Not sure what I'm looking for here... maybe to know I'm not the only one? I need to get over the resentment I feel for having to leave my job to care for my Dad. I'm still feeling angry at the passing of my Mom a little over a month ago. I promised her I'd care for my Dad who has mild dementia. After reading what many of you are going through, other than having to live in his house, leaving my career, away from my husband, the care isn't that difficult. (Paying bills, getting groceries, cleaning the house). However, his lack of logic, reasoning, common sense and need to talk non-stop is driving me crazy. He doesn't care what I have to say, and is very selfish. Because of that and the resentment of having to be here, I feel I'm not often very loving. (I call him out on ridiculous remarks). I do that mostly because he was critical of Mom as she was dying - - I'm trying not to feel the need to get him back for it, but dang it, if it doesn't happen in moments of frustration. I then of course, lose sleep from the guilt and vow to do better tomorrow. But then he does it again... and so do I.
I can't see how it isn't just going to grow, you being only human. Your promise to your mother has turned into giving up your job (what are you to live on?) and separating from your husband (what about your promise to him on marriage?); and if your father has mild dementia then you have a long, long road ahead - God willing.

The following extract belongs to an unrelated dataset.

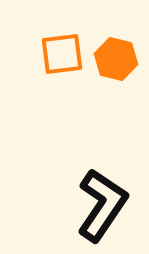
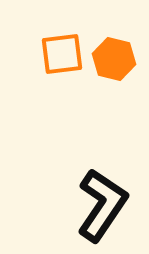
orange hexagon: moved 2 px left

So I think you need to look again at that promise and see if it can't be kept through a far more practical interpretation. You didn't promise your mother that you would screw yourself financially and ditch your husband. You did promise her that you would care for your father. That means finding the best support possible for him, and the best support can't come from someone who is justifiably furious with him and with the situation she finds herself trapped in.
There are other options which will be better for everyone and still keep faith. I should start looking if I were you.
Under no circumstances should the adult child abandon the life they've built to care (long term) for a parent. You will need a game plan in case this goes on for another decade. If it does, the life you have built is gone and your own future will be much different than what you planned for yourself.
I don't think our parents' younger selves would have ever dreamed of asking us to give up our lives for them.
I would explore the consequences of leaving the work force. I don't know your age, but, if you are out without building your career, earning retirement, etc. I'd check to see how that effects you in the long run.
Don't look to dad to agree or understand - this is where you have to assume the adult role to care for dad. I hope you have POA for him for both healthcare and property?
I do sympathize with your frustration over listening to the prattle. My father does the same thing and I do call him out on it. They seem to think we are children and believe their word as gospel and are very shocked to find out that is not the case.
I suggest you stay only long enough to figure out a care plan that does not involve you 24/7 then get back to your life before it is too late.
You need to help find care for him in other ways and that still maintains the integrity of your promise. Moving him to a AL facility if it’s in his budget would be the first step. They can manage his meds, and other needs. Provide him with a safe environment, socialization and good meals.
Learning how to respond to someone with dementia takes a lot of know how and patience. The book I recently read really helped me with that skill. I’ve recommended it on here before and will continue to as it gave me much peace. Called Loving Hard to Love Parents by Paul Chavetz. It’s a thin book and on Amazon.
Realize you have options and make a plan. Get back to your marriage and career for the sake of your retirement. Let us know how it goes.